Content starts

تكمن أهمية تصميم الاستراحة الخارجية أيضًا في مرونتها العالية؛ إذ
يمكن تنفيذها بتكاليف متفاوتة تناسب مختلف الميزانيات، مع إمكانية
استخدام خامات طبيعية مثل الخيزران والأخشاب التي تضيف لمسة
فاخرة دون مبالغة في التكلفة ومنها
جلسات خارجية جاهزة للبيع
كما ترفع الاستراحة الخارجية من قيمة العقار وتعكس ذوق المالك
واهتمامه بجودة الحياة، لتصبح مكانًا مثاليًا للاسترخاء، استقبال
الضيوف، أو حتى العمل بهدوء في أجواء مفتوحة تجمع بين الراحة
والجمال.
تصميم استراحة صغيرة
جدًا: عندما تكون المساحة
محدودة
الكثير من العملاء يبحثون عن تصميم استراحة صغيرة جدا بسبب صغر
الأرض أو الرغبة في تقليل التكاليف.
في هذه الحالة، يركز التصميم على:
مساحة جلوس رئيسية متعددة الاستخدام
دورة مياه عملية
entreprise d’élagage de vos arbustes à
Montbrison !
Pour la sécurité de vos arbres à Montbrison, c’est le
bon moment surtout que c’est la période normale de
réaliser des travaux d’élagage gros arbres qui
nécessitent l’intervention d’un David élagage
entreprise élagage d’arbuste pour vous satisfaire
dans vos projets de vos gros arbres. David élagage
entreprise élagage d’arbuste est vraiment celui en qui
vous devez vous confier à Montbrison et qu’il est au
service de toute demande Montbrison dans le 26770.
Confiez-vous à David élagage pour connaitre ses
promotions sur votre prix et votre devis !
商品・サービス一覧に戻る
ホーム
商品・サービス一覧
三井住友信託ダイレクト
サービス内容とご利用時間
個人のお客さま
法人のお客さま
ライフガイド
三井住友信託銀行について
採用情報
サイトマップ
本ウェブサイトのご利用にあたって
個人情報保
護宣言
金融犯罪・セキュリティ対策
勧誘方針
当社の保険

Content ends

■ What needs to be done ■
Please go over the data above and copy each line with "dans" in it.

■ Output of the exercise ■
dans vos projets de vos gros arbres. David élagage
service de toute demande Montbrison dans le 26770.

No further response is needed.